European scientists receive data from space experiments at home broadband speeds thanks to the flawless operation of a mighty antenna installed on the International Space Station five years ago.
NASA astronaut Michael Hopkins is pictured installing the communications device – roughly the size of a cool box – outside ESA’s Columbus laboratory on 27 January 2021. Since then, the Columbus Ka-band antenna (ColKa) has supported research and operations from orbit through reliable, high-speed communications.
The system delivers a whole family’s worth of high data volume – up to 50 Mbit/s for downlink and up to 2 Mbit/s for uplink – for science and video streaming, including stunning time-lapses of Earth and Moon views captured by European astronauts.
Since the first data exchange on 8 April 2021, the antenna has operated continuously, switching off only during the arrival and departure of spacecraft to avoid interference.
Europe’s connection to our home in space follows a complex choreography. ColKa transmits signals that are picked up by the EDRS-A telecommunications satellite in geostationary orbit 36 000 km above Earth – some 90 times the altitude of the Space Station. This satellite is part of the European Data Relay System, our highway for high-speed data traffic in space.

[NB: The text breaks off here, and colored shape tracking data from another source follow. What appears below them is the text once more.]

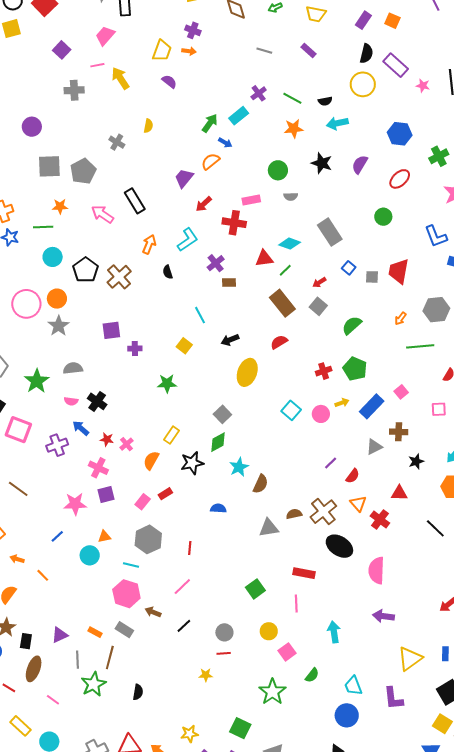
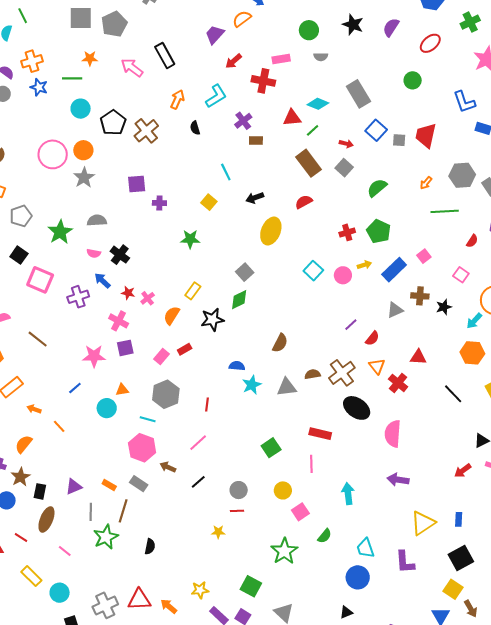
blue square: (349, 268) -> (376, 130), size x1.5
red arrow: (319, 282) -> (346, 144), turned -136
pink square: (439, 409) -> (461, 275), turned 35
black star: (416, 461) -> (444, 307), moved
cyan star: (239, 467) -> (252, 385), moved

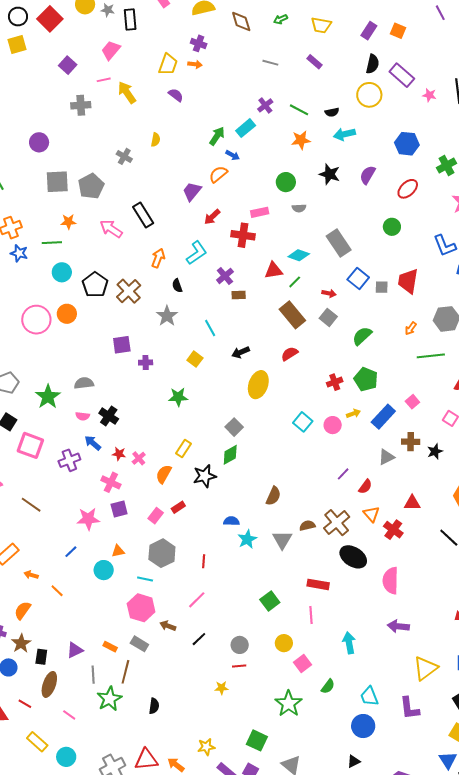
gray star: (84, 178) -> (167, 316), moved
gray triangle: (287, 387) -> (282, 540), turned -50

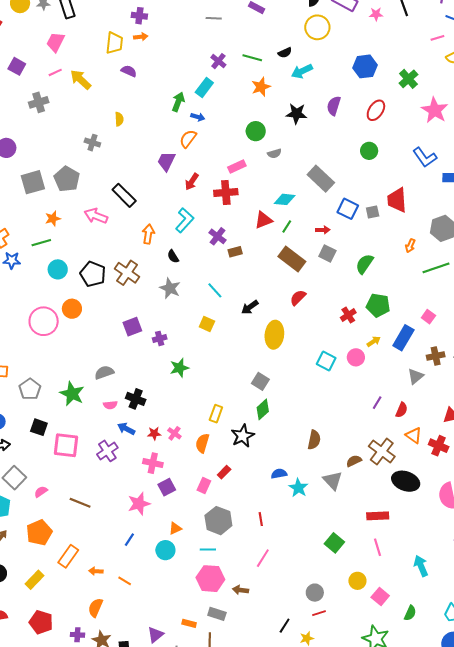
green star: (178, 397) -> (179, 368), moved
black line: (199, 639) -> (285, 626), moved

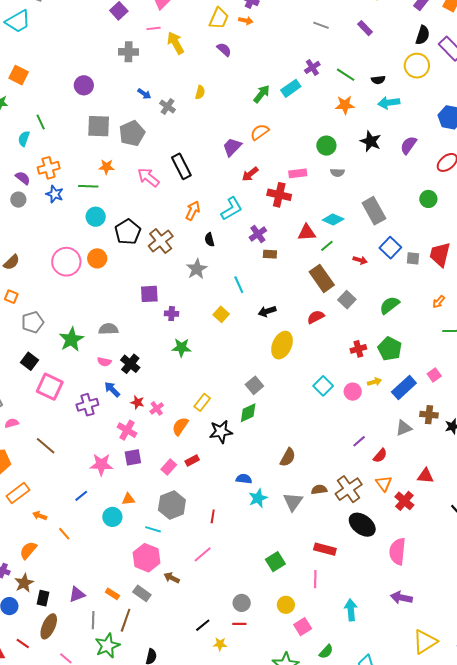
blue arrow: (198, 117) -> (144, 94), moved
gray square: (327, 254) -> (347, 300), moved

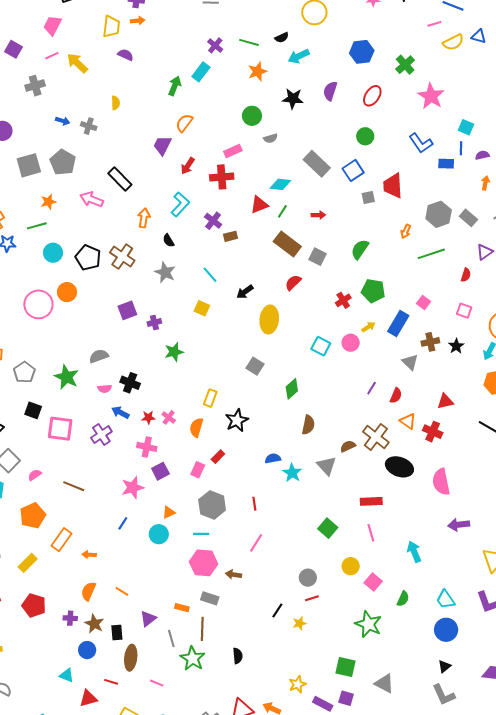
blue square: (390, 248) -> (353, 170), moved, turned 30
green diamond: (248, 413) -> (292, 389), moved
gray triangle: (404, 428) -> (410, 362), turned -36
orange line: (64, 534) -> (122, 591), moved

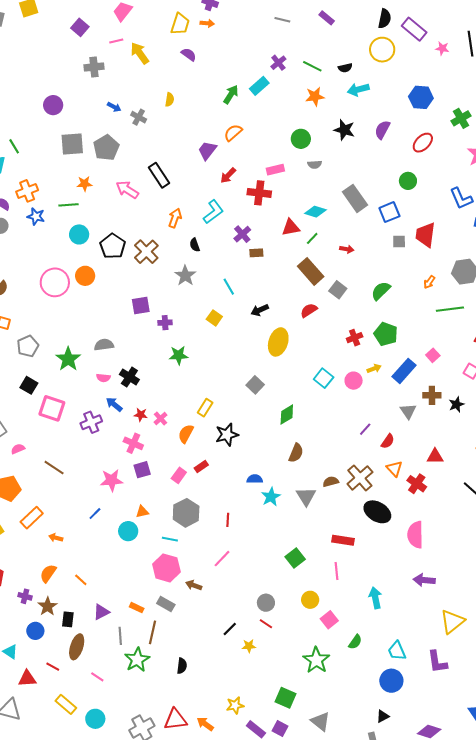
red line: (312, 598) -> (266, 624), turned 40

The link enables internet-like connectivity with the Station, relaying data directly to European soil via the system’s ground station at Harwell in the UK. From there, scientific information travels to the Columbus Control Centre in Germany, and vice versa.

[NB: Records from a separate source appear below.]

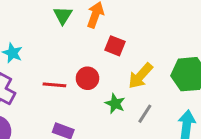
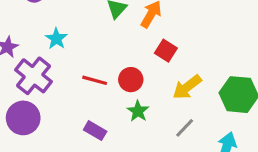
green star: (115, 104) -> (138, 111), moved

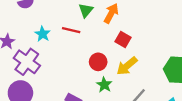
red line: (95, 80) -> (71, 30), moved
yellow arrow: (187, 87) -> (127, 66), moved

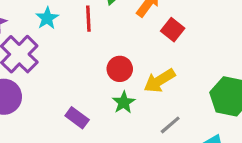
red line: (71, 30) -> (88, 19), turned 66
red square: (123, 40) -> (173, 30), moved

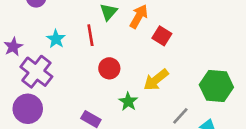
red circle: (120, 69) -> (109, 68), moved
gray line: (170, 125) -> (180, 116), moved

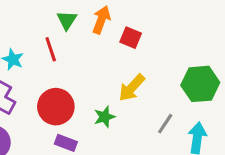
red circle: (109, 68) -> (56, 107), moved, size x1.5
green star: (128, 102) -> (105, 117), turned 30

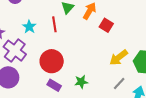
yellow arrow: (132, 88) -> (119, 58), moved
green star: (105, 117) -> (81, 82), moved

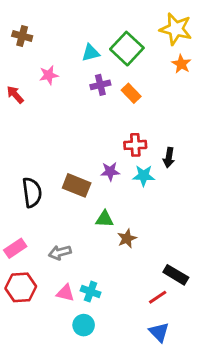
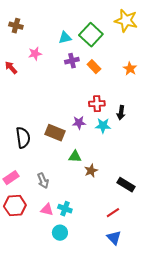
orange star: (181, 64) -> (130, 69), moved
gray arrow: (60, 252) -> (43, 181), turned -98
black rectangle: (176, 275) -> (126, 185), moved

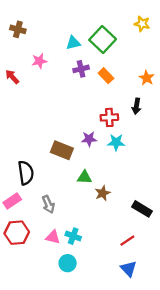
yellow star: (126, 21) -> (142, 24), size x0.6
black arrow: (121, 113) -> (136, 106), moved
black semicircle: (23, 138) -> (26, 173), moved

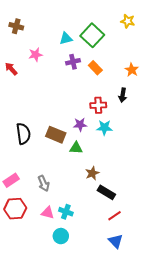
black semicircle: (26, 173) -> (23, 134), moved
green triangle: (84, 177) -> (76, 148), moved
black rectangle: (142, 209) -> (106, 192), moved

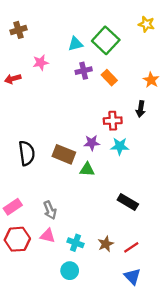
brown cross: (16, 26) -> (19, 30), turned -32
red arrow: (11, 69) -> (13, 79), turned -64
brown star: (92, 173) -> (106, 244), moved
black rectangle: (106, 192) -> (128, 202), moved
pink triangle: (48, 213) -> (48, 236), moved

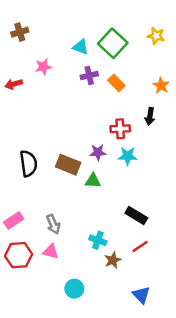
yellow star: (146, 24) -> (156, 36), moved
cyan triangle: (75, 44) -> (81, 47), turned 35
cyan cross: (75, 243) -> (98, 240), moved
red line: (131, 247) -> (140, 247), moved

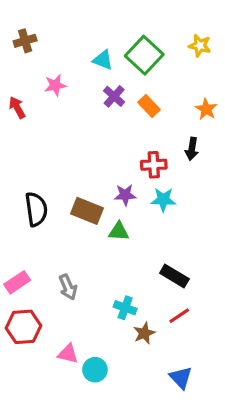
purple cross: (89, 75) -> (114, 96), turned -35
red arrow: (14, 84) -> (17, 108), turned 77
pink triangle: (51, 251) -> (68, 354), moved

“The know-how gained from designing, building and running ColKa will be instrumental for ESA’s Lunar Link telecommunications antennas in the future lunar Gateway station – an outpost over 1000 times farther from Earth than the International Space Station, as well as for missions farther into deep space,” says Sara Pastor, ESA’s Gateway programme manager.
ColKa was designed and built by British and Italian companies, using subsystems from Canada, Belgium, France, Germany and Norway.